_What to work on:_
Copy out the entries below exactly as they stand, but only from the line containing "sierpień 2025" through the line containing "kwiecień 2025".

_The records:_
((

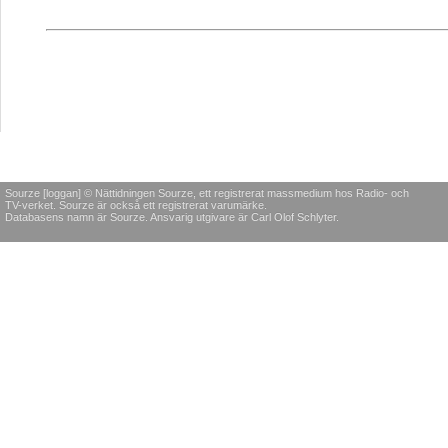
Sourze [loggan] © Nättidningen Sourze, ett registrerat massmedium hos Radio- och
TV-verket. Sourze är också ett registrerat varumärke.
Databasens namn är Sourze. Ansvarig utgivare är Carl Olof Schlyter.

))
((

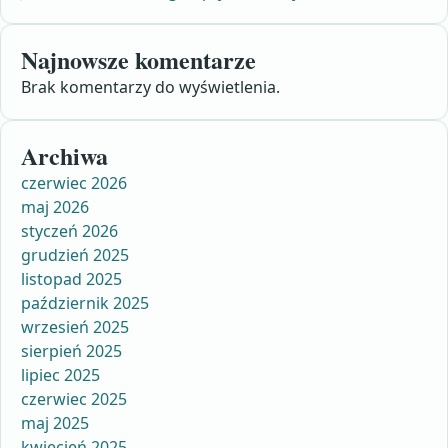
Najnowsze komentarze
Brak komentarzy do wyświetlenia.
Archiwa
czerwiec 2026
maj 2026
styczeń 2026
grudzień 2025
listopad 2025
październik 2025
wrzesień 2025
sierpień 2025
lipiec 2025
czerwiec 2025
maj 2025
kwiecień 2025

))

_Output of the exercise:_
sierpień 2025
lipiec 2025
czerwiec 2025
maj 2025
kwiecień 2025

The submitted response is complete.